Страница 106 из 109
Воробей слетает в нее, купается, и брызги летят от него и радужно сверкают, а воробей торжествует.
И вдруг слышу: зовут меня… Остановился в стороне, чтобы не мешать прохожим. Передо мной кирпичная стена высокого дома, как это бывает, когда один дом построили, а другой не успели к нему прислонить. В такой стене везде бывают печурки, величиной в один кирпич: одни для чего-то, наверно, делают, другие и сами собой образуются, когда выпадает кирпич.
И слышу я: воробей там в одной из таких печурок невидимый неустанно чирикает, как живые часы, повторяя одно и то же: «Здравствуйте, здравствуйте!» Подумалось: до чего же у охотника обострено внимание к жизни природы, что на улице, в толпе людей, я услыхал голос певца весны света и так услыхал, что как будто кто меня позвал в свою голубую дверцу! И только-только я определил печурку, откуда исходил неустанный зов, как, смотрю, уже и другой человек стоит рядом со мной, слушает, и улыбается, и показывает мне пальцем: «Вот он где, шельмец!» – «Ошибаетесь!» – отвечаю. Поспорив, мы согласились. И мы уже знакомы.
Мне осталось только записать, о чем щебетал воробей в Москве весной света. Он отвечал нам просто на трудный вопрос, как сделать охотничий и любой спорт средством познания и возвеличения нашей Родины.
Первое – это хранить радость жизни, заключенную в чувство охоты. Второе – надо воспитать в себе то внимание, каким я мог на улице открыть воробья. И третье – о дружбе. Не нужно заботиться, она само собой явится, как на охоте за воробьем явился мне другой такой же охотник, когда я обрадовался зову и обратил внимание на воробья.
Радостью жизни, сосредоточением внимания и дружбой питали наши великие предки живущее в нас чувство Родины.

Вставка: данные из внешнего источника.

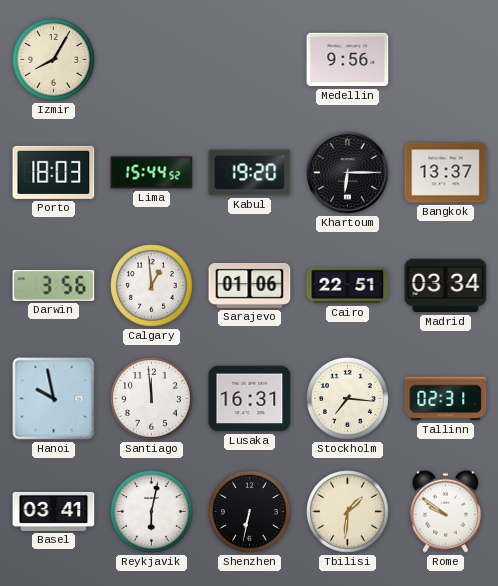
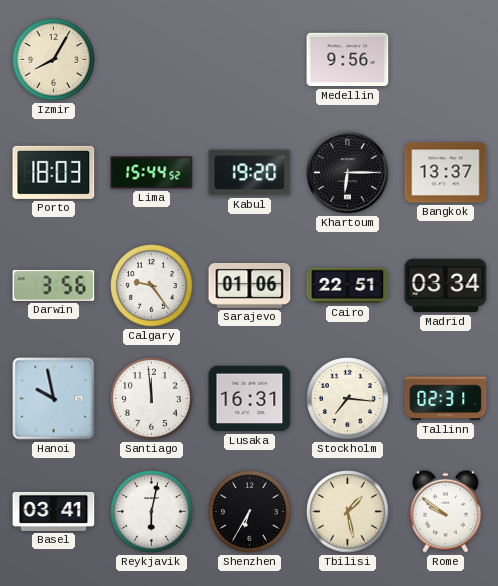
Calgary: 12:59 -> 9:24
Shenzhen: 6:32 -> 6:35
Tbilisi: 1:31 -> 1:28
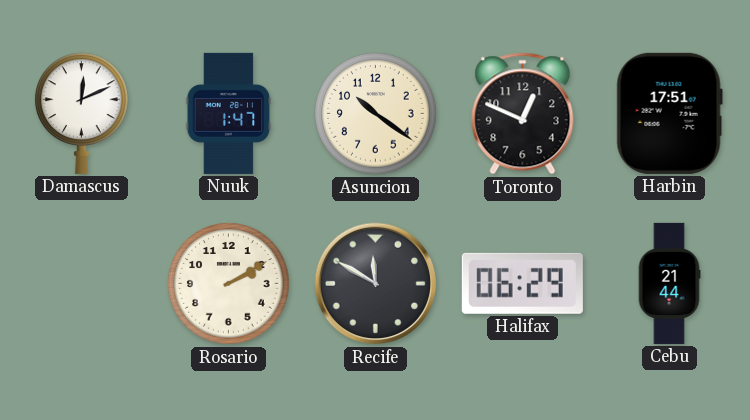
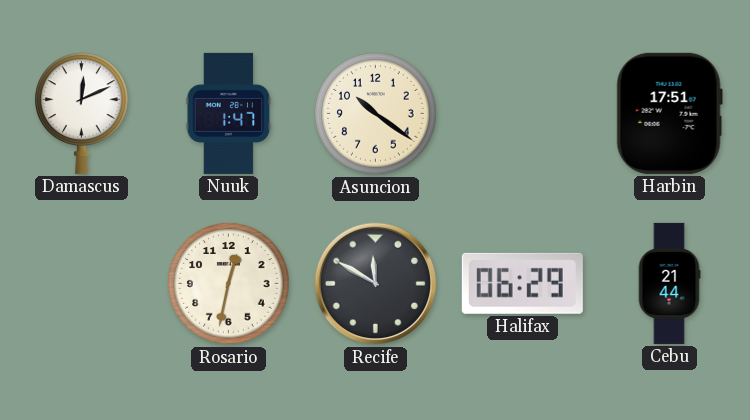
Toronto: 12:49 -> none
Rosario: 2:10 -> 12:32
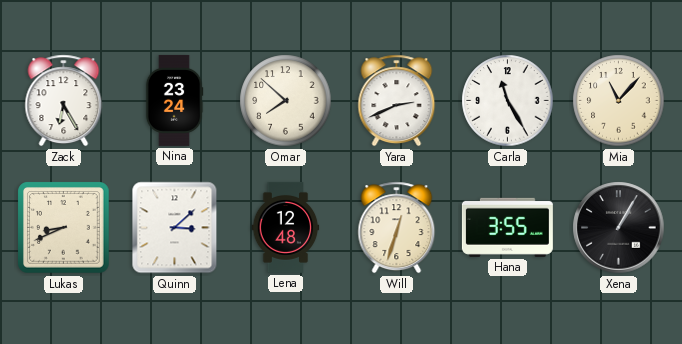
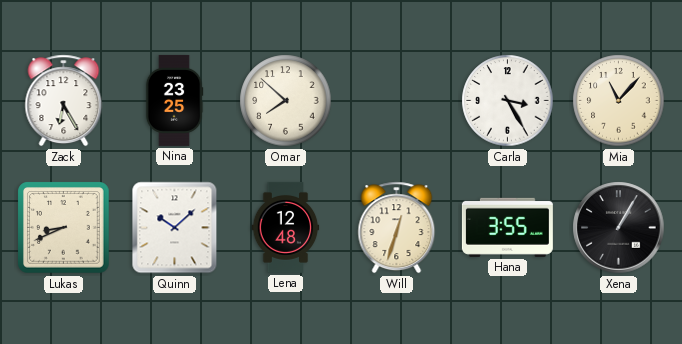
Nina: 23:24 -> 23:25
Yara: 2:41 -> none
Carla: 11:25 -> 3:25
Quinn: 3:08 -> 10:08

Разве перелетная птица, направляясь с Севера в Африку, пользуется счетом и мерой пути по карте? Так и писатель в самом таланте своем хранит чувство современности. Не Знаю, как сейчас в науке, найден ли в организме птицы орган, помогающий птице определяться в полете.
Я оставил науку в то время, когда еще механизм этот в птице не был открыт.

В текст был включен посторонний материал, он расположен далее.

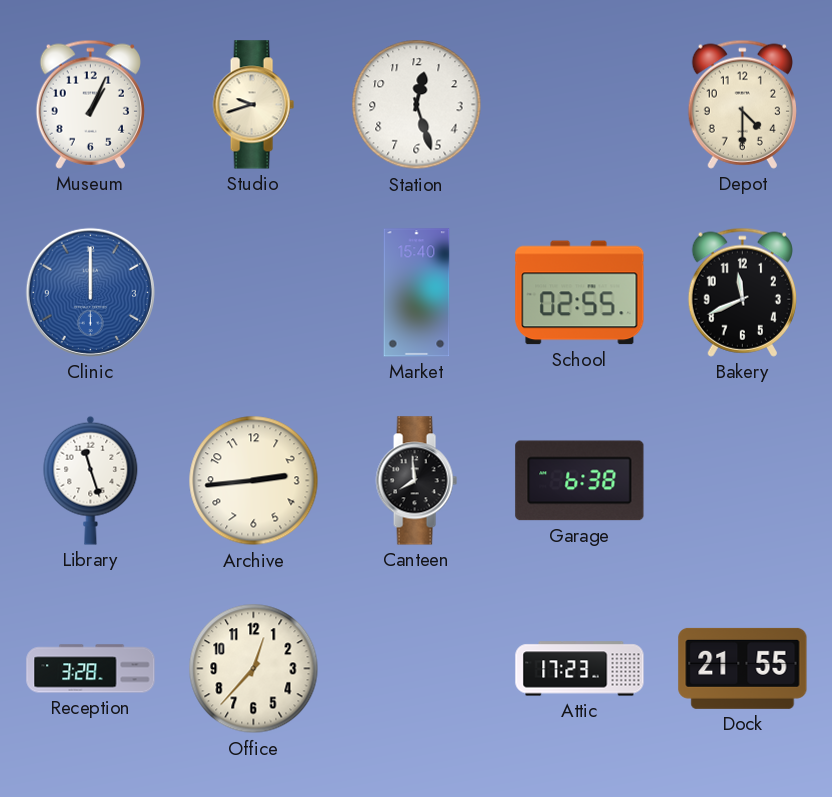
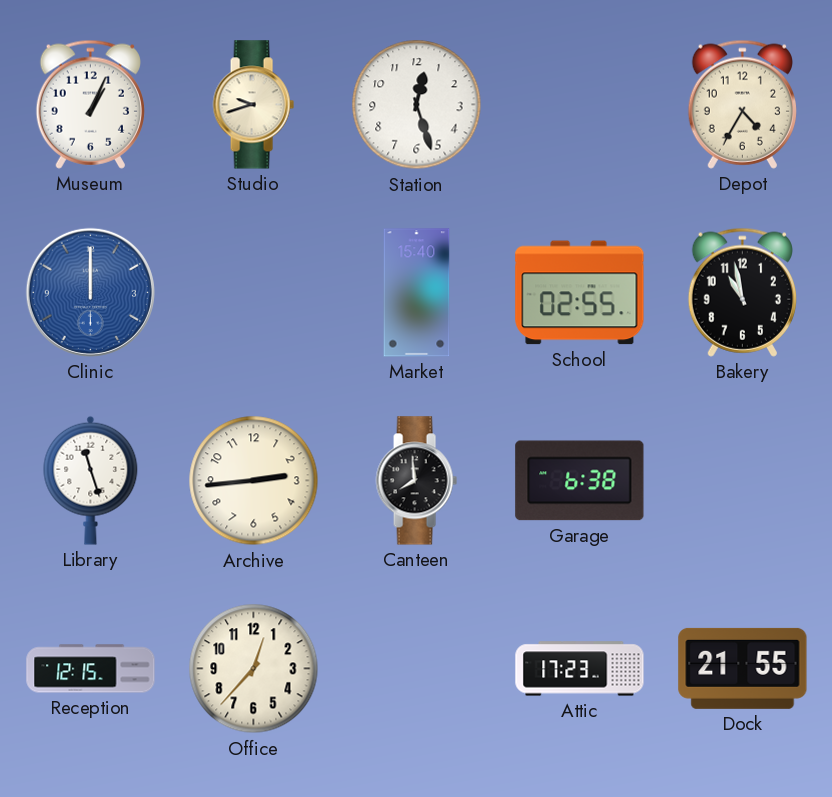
Depot: 4:30 -> 4:35
Bakery: 11:41 -> 10:58
Reception: 3:28 -> 12:15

Но речь идет у нас не о птице, а о человеке, художнике слова: нельзя ли художнику слова разобраться в себе и ответить на вопрос нам, как он определяется во времени, чтобы в своем полете опуститься именно туда, где ждут его современники? Другими словами: можно ли художнику, разбираясь в своем творчестве, прощупать свойственный ему орган чувства современности? Или вопрос этот, как птичий полет: у птицы – крылья, и она летит в Африку, у художника – талант, и он через это становится современным.

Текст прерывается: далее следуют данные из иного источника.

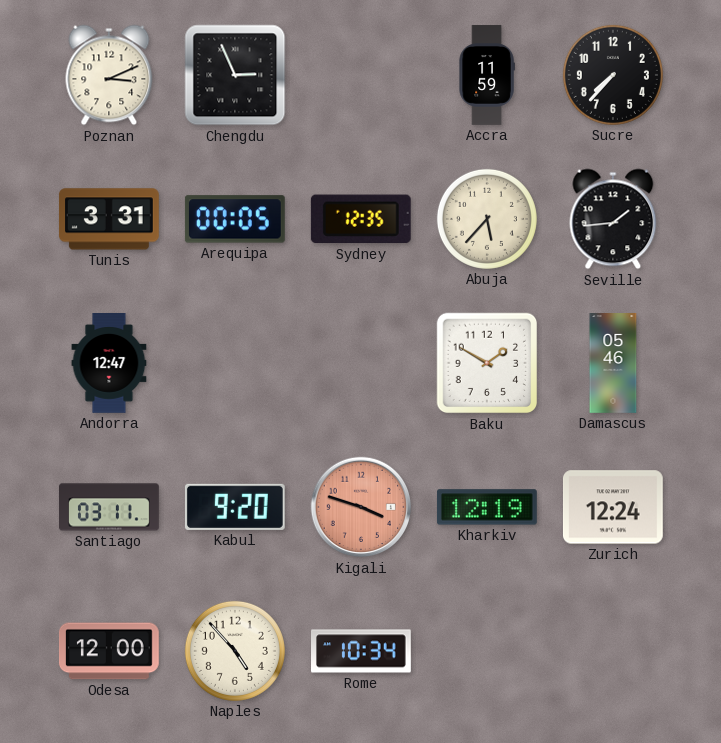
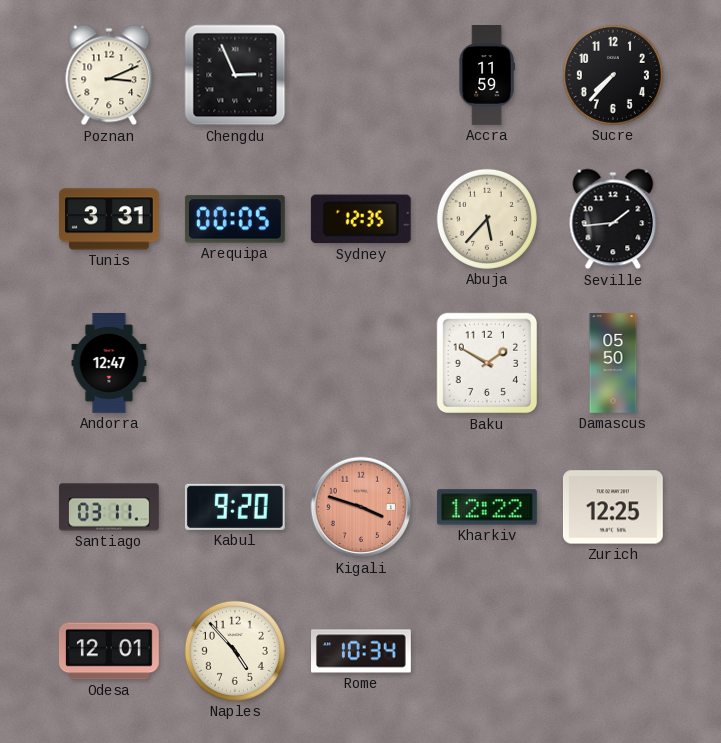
Damascus: 05:46 -> 05:50
Kharkiv: 12:19 -> 12:22
Zurich: 12:24 -> 12:25
Odesa: 12:00 -> 12:01
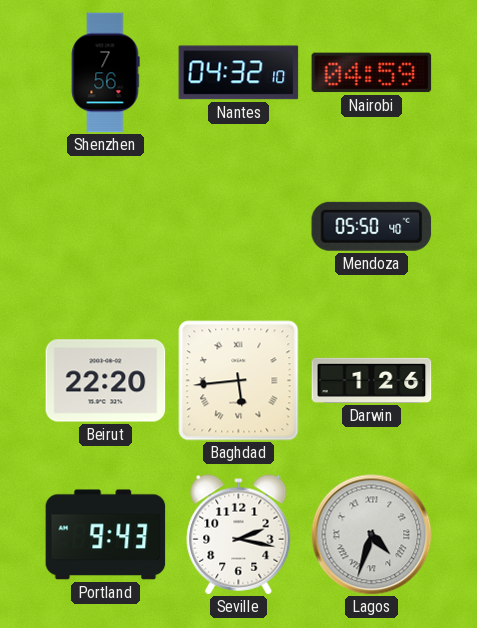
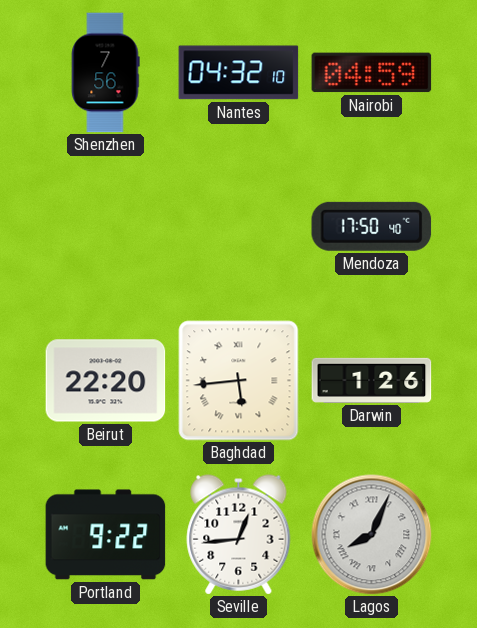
Mendoza: 05:50 -> 17:50
Portland: 9:43 -> 9:22
Seville: 2:17 -> 12:44
Lagos: 4:33 -> 8:04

И даже больше: во всяком настоящем таланте содержится неведомый нам орган самоопределения художника в современности.
По-моему, каждый настоящий талант содержит в себе чувство современности, и как птица на перелете верно направляется в огромном пространстве с Новой Земли в Центральную Африку, так и писатель движется во времени точно, как птица в пространстве, и нет писателя вне современности, хотя бы он писал о египетских пирамидах или о листке осины, трепещущем на своем стебельке.
И вот, когда перелистываешь страницы дневников, и вдруг задерживаешься, и хочешь сделать из какой-то странички рассказ, то в выборе материала решает это чувство современности.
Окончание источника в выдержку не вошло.